### Exercise brief
Take each line of the entries below that contains "Home" and copy it.

### Supplied material
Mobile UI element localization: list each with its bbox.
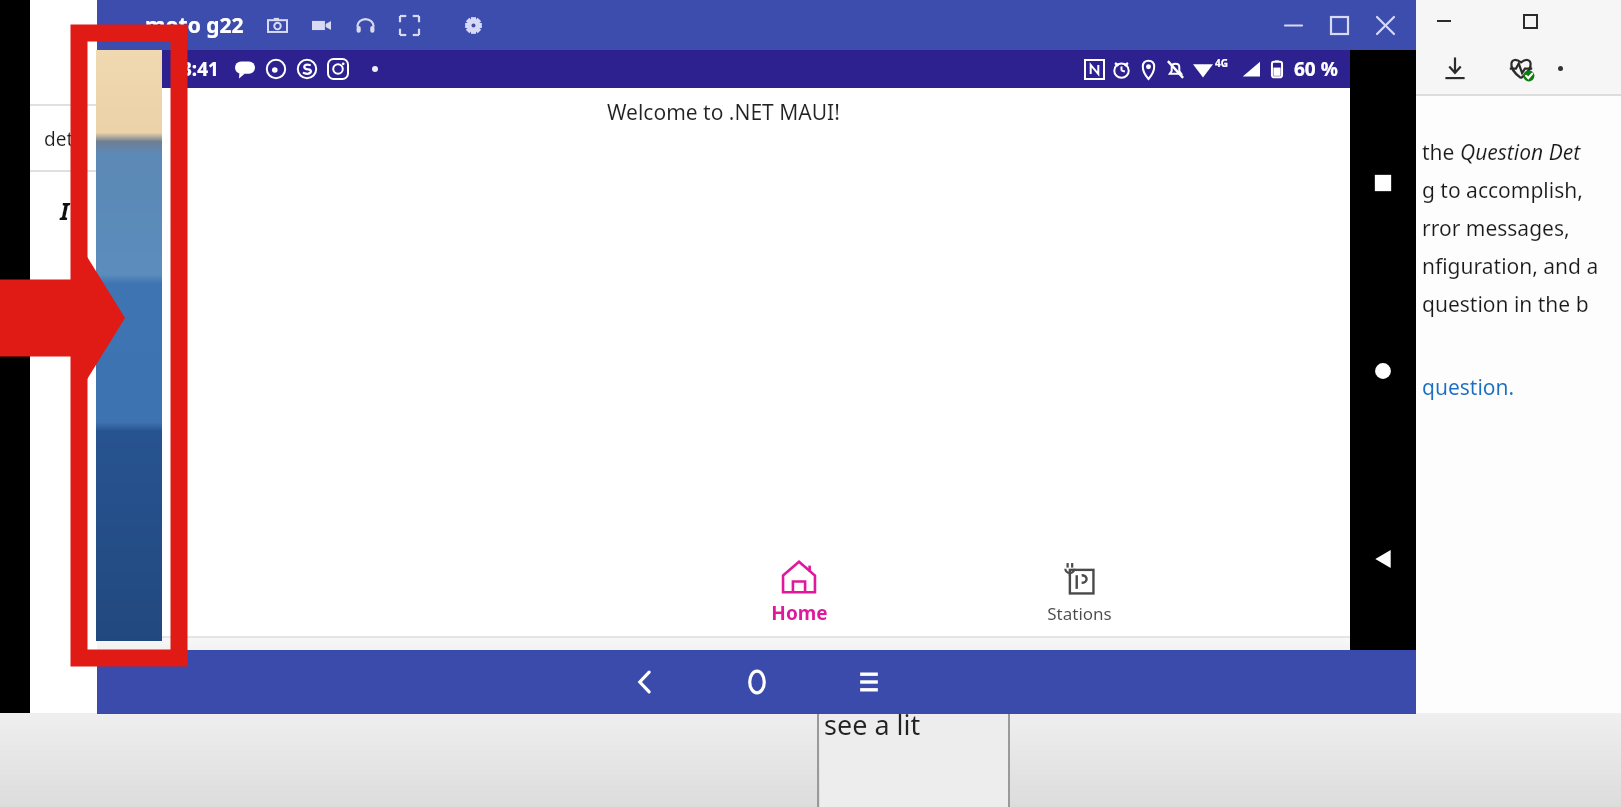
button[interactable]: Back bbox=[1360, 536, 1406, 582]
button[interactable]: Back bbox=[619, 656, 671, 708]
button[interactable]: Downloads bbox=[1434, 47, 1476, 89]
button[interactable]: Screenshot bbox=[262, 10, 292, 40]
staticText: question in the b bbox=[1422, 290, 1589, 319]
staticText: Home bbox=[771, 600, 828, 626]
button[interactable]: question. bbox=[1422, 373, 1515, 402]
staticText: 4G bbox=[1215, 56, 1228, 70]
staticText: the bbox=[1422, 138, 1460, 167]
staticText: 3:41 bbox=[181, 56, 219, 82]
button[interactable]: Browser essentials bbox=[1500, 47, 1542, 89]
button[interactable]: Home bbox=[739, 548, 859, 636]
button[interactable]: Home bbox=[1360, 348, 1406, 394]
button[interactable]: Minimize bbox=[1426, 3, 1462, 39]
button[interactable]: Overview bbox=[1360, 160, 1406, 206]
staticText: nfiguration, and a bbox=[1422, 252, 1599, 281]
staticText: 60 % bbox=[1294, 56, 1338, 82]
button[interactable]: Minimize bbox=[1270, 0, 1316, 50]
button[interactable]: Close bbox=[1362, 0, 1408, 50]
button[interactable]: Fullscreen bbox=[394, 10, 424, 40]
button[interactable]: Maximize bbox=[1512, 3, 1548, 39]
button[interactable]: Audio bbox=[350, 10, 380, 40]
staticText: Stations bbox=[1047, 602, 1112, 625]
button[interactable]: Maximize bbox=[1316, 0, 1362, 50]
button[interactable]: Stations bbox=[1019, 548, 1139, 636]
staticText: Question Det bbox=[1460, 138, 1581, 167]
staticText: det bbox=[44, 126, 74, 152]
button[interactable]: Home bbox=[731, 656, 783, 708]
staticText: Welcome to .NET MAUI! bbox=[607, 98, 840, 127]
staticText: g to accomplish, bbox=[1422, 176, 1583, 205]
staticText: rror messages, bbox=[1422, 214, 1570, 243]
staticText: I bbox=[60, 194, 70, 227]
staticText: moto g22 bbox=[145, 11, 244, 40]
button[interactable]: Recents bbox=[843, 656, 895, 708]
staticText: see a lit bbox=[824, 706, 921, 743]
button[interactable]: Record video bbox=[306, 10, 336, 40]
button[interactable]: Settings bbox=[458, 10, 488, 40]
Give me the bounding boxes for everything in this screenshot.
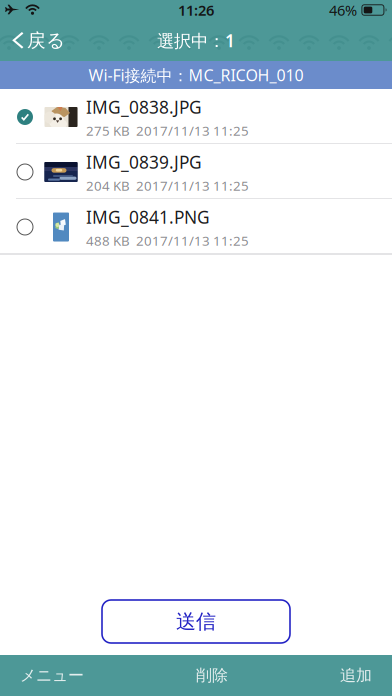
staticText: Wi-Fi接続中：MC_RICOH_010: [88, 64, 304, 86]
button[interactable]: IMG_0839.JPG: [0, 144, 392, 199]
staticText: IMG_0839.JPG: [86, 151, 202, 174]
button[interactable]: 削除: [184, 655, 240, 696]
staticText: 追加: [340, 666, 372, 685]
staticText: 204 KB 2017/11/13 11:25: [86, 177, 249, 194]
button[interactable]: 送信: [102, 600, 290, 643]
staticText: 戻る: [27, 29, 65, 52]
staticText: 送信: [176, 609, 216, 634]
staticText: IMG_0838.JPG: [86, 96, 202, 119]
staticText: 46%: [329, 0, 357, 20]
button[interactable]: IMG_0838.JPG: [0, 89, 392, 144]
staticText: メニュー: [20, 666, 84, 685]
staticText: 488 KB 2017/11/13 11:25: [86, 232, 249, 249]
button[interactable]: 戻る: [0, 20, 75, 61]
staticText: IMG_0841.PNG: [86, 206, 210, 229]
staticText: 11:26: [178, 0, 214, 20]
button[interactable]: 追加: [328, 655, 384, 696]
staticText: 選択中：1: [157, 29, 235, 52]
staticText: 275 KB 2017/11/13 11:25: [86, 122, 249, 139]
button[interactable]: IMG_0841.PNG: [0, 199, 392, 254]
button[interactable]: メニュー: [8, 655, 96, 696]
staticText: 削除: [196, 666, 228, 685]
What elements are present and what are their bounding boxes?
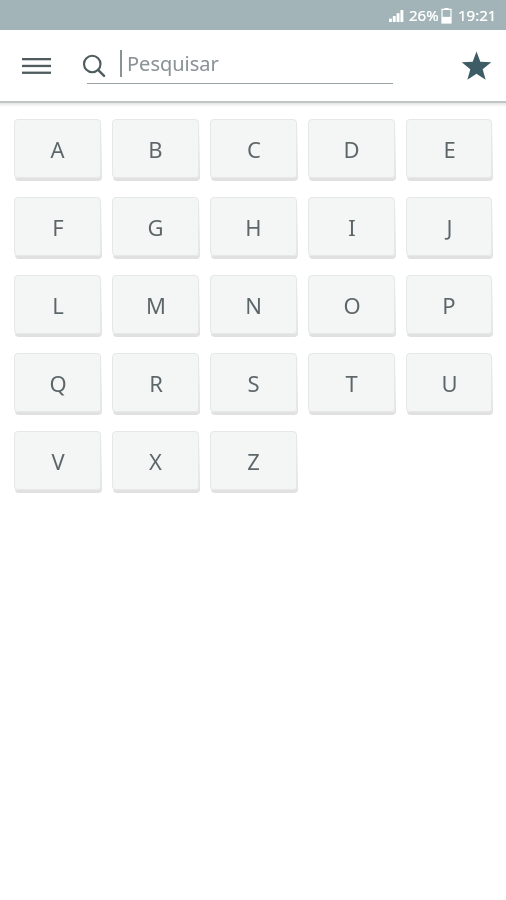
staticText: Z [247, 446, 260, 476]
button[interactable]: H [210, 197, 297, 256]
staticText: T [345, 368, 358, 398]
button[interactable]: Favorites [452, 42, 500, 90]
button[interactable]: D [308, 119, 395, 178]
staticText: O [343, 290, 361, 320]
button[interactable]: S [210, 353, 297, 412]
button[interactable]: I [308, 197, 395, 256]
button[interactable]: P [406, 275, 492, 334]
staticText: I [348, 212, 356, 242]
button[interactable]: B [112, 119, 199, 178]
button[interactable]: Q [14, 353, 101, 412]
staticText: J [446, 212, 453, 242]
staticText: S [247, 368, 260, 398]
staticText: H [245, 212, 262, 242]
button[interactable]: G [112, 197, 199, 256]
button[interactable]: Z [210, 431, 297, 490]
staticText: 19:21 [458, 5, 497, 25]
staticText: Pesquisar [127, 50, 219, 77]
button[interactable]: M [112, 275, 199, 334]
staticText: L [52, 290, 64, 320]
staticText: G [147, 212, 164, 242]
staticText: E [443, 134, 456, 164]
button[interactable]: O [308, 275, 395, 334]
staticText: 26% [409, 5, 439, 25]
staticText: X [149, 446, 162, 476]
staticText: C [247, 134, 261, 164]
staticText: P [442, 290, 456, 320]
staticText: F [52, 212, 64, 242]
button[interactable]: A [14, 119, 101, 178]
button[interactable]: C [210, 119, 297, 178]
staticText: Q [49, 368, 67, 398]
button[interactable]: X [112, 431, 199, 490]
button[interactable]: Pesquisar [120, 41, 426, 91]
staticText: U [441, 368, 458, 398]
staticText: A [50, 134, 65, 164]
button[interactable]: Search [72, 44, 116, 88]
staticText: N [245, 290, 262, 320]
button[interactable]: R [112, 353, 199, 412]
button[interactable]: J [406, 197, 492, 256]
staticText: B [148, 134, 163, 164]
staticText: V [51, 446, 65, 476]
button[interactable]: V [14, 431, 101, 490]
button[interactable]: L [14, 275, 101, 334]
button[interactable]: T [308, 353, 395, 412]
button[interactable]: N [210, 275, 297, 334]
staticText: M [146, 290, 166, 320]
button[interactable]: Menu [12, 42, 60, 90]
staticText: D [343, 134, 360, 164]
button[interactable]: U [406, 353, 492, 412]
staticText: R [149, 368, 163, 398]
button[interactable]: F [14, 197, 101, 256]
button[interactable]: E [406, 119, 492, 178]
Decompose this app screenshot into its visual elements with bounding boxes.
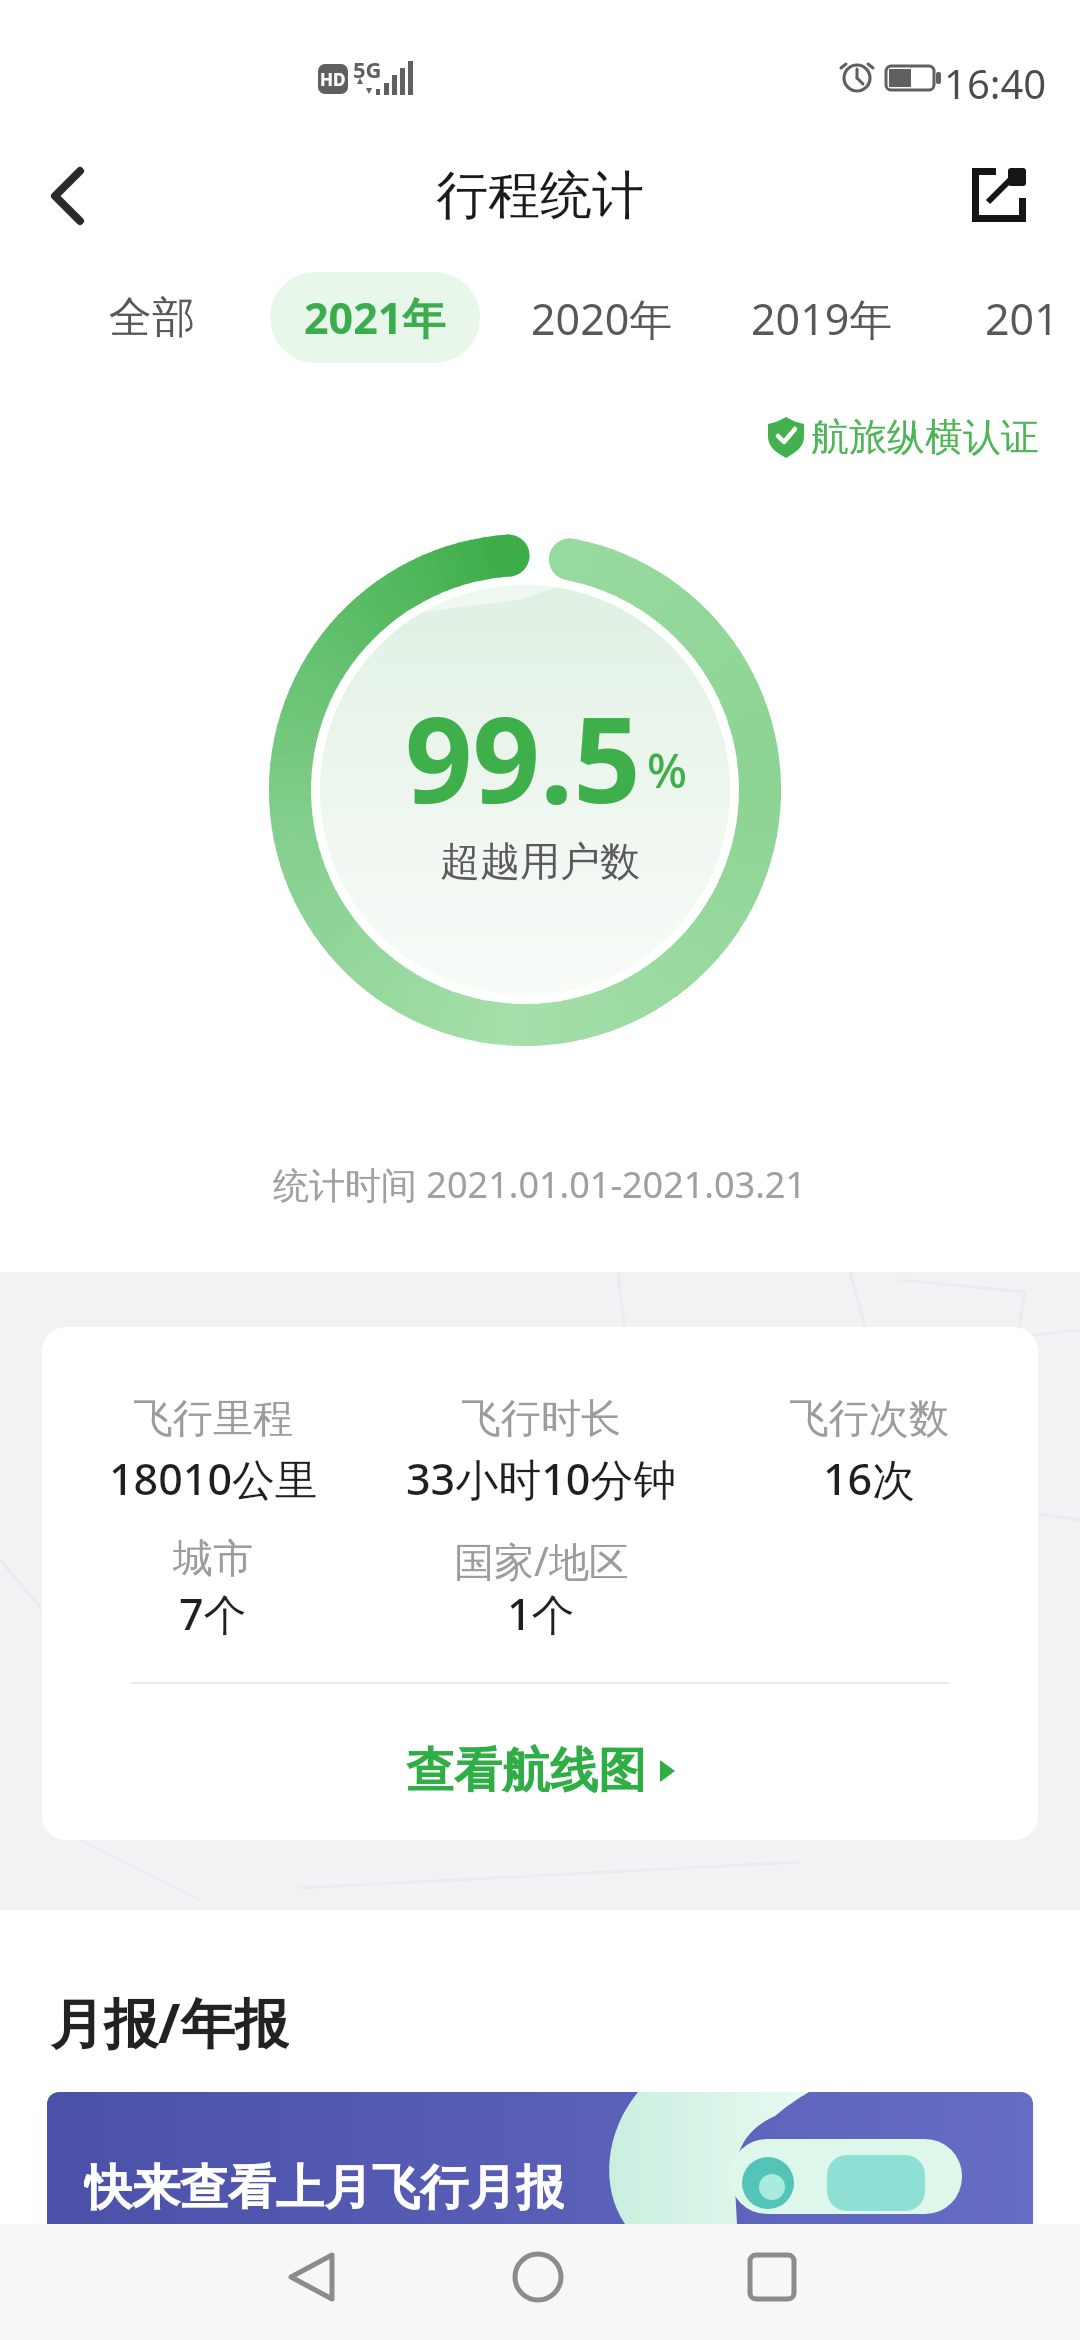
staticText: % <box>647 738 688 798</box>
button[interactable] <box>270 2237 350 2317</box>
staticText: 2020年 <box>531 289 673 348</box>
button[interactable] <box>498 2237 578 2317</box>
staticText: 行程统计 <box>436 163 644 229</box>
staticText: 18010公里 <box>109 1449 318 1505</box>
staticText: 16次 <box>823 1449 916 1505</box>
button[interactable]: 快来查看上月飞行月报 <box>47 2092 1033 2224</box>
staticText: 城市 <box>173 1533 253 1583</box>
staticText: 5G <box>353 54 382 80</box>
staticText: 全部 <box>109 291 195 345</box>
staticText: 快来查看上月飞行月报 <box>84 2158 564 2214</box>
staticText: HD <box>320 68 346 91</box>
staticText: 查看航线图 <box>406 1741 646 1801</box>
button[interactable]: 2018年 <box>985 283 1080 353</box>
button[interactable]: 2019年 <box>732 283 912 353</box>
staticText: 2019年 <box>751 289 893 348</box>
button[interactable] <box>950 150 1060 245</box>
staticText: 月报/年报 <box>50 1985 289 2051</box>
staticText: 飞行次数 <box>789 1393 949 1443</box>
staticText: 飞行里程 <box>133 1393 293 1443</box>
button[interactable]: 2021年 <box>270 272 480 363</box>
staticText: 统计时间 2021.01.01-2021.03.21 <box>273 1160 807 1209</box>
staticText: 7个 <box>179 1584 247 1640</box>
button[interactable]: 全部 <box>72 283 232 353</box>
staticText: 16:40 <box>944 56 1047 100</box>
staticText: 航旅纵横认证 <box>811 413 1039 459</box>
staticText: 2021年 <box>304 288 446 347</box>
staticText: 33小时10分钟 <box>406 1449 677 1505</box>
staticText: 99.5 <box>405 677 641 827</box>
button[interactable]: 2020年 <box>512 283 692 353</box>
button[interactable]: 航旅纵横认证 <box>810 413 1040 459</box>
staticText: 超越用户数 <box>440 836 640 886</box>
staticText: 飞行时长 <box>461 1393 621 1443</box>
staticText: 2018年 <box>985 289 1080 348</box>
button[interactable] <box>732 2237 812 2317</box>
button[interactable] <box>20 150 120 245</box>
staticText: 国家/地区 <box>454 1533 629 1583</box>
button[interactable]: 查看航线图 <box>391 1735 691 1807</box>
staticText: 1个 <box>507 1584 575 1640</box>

### Answer
staticText: Home bbox=[771, 600, 828, 626]
button[interactable]: Home bbox=[739, 548, 859, 636]
button[interactable]: Home bbox=[1360, 348, 1406, 394]
button[interactable]: Home bbox=[731, 656, 783, 708]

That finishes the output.